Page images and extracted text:
--------------------------------------------------
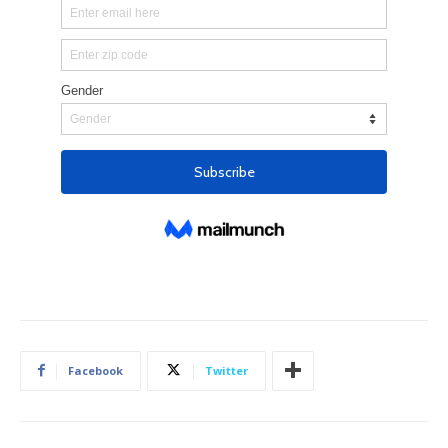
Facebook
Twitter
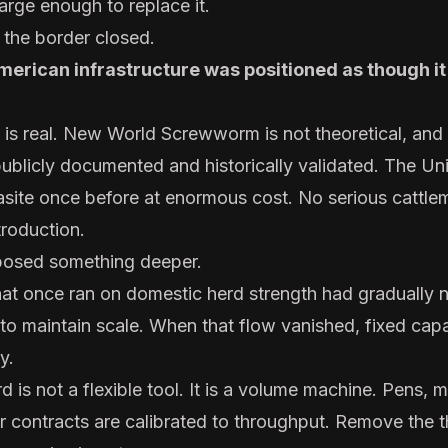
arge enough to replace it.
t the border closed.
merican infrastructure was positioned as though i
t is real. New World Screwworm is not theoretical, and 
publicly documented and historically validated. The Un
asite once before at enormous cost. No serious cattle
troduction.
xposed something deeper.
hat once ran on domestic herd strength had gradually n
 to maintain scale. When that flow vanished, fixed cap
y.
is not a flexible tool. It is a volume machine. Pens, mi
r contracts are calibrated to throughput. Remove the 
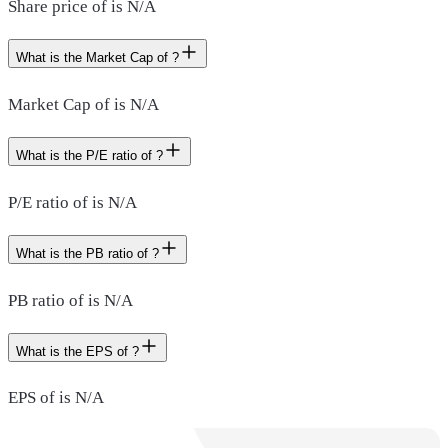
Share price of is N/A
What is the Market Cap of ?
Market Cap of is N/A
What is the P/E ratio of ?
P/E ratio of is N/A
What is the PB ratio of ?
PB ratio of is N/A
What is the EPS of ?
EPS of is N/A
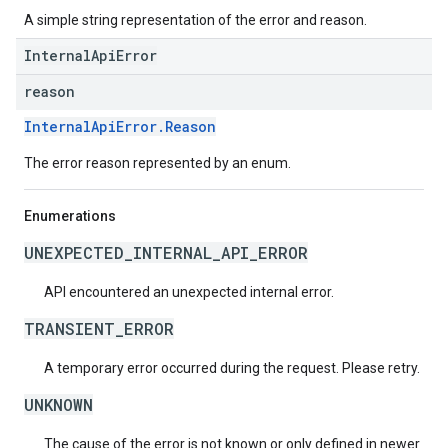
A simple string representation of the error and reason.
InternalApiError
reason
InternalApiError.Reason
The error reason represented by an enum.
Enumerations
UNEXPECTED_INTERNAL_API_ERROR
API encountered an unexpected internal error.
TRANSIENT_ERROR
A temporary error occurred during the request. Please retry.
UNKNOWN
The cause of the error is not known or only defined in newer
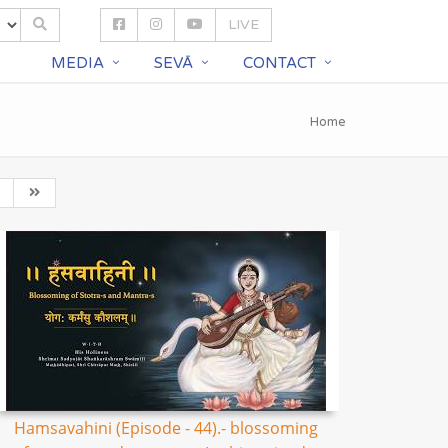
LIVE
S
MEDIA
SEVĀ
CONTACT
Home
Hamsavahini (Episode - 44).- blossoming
--------------------------------------------------
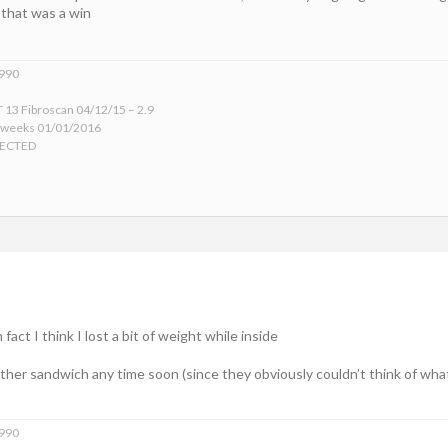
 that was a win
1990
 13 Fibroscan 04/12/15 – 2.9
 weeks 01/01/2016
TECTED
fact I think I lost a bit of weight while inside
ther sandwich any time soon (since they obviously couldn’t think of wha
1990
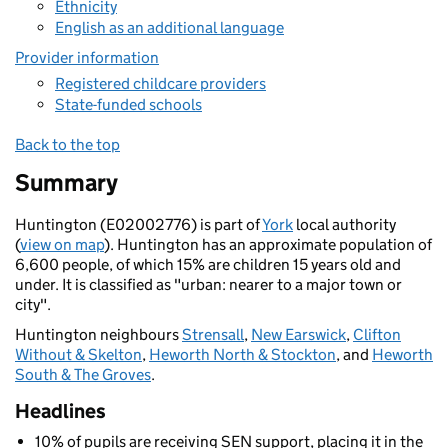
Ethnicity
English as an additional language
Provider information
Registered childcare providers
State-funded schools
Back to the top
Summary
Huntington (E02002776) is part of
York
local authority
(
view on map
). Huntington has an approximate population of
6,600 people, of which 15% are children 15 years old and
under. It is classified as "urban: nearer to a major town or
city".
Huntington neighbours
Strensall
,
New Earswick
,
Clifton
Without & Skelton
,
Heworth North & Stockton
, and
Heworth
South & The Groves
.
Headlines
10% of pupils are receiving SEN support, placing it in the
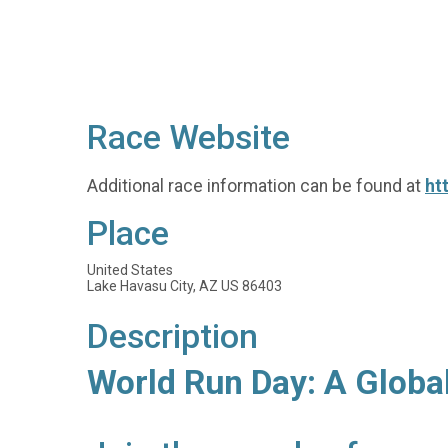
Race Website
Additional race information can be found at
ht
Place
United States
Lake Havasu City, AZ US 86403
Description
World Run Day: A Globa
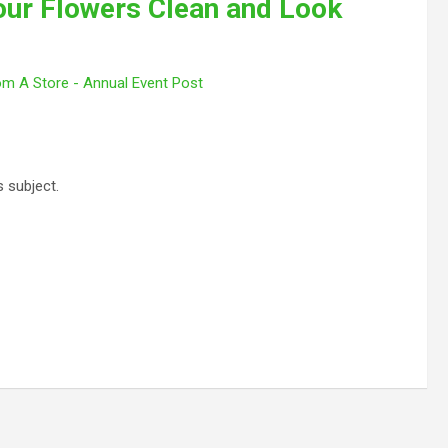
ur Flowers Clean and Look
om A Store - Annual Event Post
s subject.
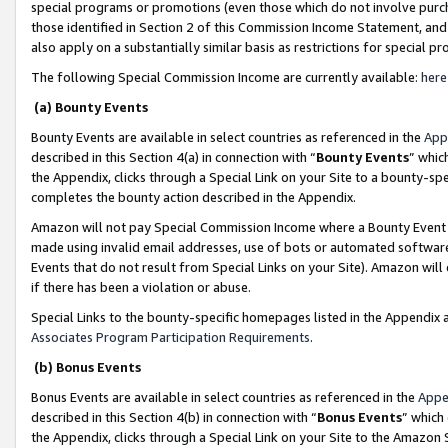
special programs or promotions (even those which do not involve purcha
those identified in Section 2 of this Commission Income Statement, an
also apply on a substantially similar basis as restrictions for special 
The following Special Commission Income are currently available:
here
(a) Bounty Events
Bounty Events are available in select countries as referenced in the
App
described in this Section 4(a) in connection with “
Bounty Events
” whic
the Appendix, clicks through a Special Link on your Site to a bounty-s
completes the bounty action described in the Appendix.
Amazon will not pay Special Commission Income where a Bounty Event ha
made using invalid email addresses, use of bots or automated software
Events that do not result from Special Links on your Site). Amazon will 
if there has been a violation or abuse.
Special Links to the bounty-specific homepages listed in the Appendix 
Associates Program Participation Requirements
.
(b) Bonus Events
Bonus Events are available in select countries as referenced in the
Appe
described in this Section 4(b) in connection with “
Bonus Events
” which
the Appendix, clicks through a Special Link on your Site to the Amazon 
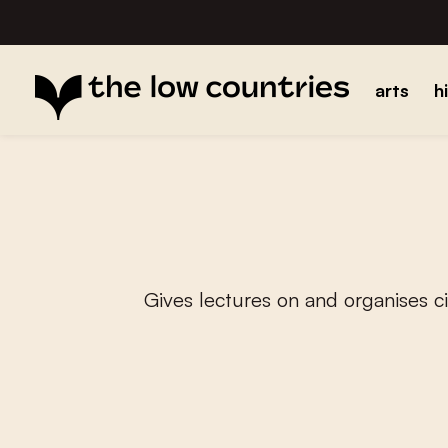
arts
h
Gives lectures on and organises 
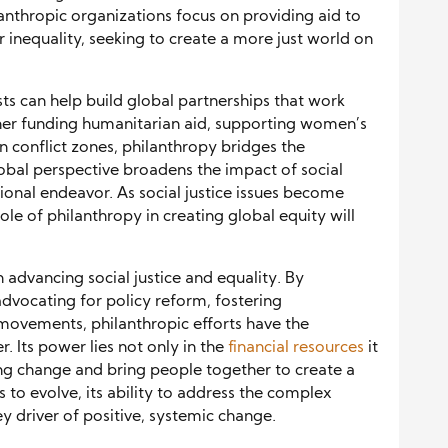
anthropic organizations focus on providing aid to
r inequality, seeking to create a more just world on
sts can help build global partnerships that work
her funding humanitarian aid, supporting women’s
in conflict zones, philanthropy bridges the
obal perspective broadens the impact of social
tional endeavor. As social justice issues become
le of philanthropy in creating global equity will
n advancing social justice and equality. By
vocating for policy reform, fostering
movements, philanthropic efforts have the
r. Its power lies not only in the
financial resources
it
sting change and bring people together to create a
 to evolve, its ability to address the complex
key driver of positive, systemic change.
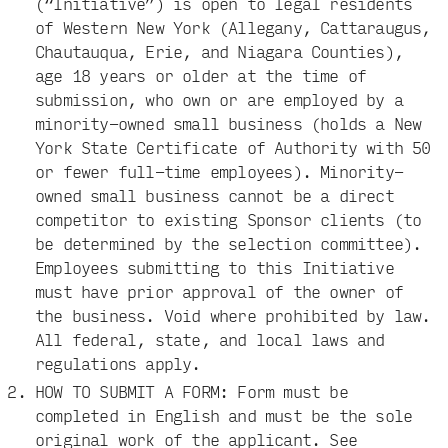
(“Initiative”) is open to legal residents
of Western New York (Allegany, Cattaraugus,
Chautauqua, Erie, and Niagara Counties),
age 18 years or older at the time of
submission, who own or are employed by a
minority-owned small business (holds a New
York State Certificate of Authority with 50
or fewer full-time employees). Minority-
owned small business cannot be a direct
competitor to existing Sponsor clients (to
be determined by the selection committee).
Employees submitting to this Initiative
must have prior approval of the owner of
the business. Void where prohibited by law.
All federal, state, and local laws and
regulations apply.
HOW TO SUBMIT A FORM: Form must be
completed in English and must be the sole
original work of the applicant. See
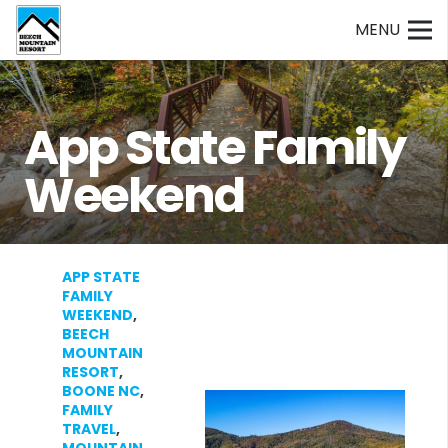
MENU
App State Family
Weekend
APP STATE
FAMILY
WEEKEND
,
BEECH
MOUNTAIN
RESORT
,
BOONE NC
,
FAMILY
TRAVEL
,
--------------------------------------------------
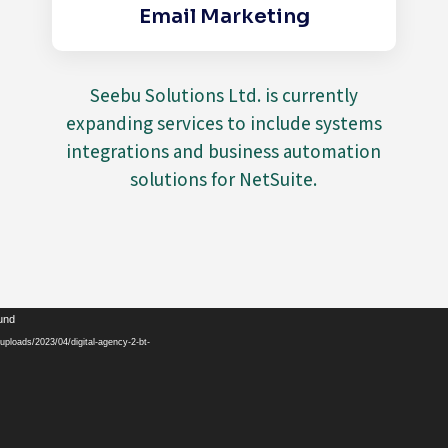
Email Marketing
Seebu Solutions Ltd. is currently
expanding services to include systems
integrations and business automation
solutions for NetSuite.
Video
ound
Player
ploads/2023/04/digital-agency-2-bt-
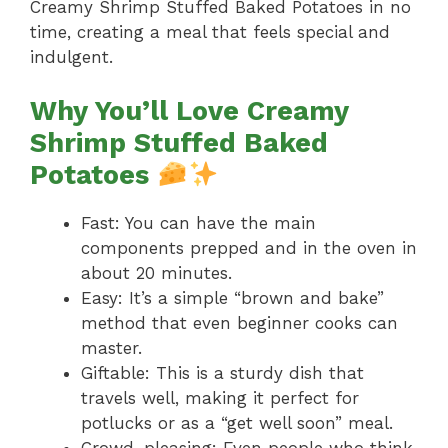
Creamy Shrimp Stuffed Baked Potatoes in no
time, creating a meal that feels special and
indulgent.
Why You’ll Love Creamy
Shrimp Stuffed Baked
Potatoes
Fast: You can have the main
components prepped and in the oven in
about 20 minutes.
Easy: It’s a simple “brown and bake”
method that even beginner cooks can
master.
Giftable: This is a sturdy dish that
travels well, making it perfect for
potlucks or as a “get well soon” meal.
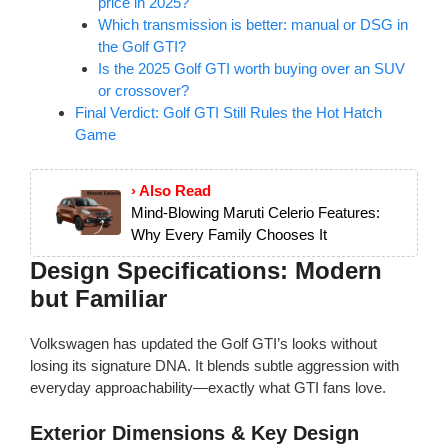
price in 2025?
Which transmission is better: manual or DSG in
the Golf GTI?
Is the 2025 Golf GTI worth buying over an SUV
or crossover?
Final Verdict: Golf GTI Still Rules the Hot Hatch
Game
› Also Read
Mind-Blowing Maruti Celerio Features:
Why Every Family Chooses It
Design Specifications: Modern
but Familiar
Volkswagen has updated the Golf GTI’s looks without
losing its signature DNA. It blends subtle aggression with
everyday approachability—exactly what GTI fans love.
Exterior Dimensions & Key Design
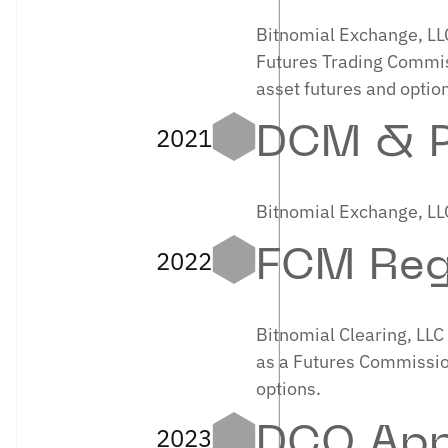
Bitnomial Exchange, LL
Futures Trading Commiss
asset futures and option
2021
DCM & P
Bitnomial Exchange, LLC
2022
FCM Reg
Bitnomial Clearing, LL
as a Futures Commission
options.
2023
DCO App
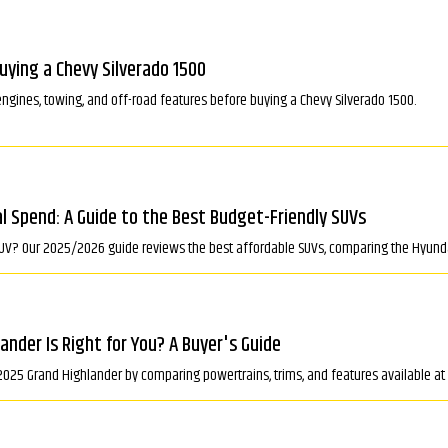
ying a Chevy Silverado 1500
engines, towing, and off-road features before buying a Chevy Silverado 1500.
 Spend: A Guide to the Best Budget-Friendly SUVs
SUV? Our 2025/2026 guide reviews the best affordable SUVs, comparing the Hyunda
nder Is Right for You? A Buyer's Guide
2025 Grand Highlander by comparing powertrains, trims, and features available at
--------------------------------------------------
* WHAT YOU ARE ASKED TO DO
Show a copy of each line from the records above in which the string "InternalApiError" occurs.

* EXERCISE RESULT
InternalApiError
InternalApiError.Reason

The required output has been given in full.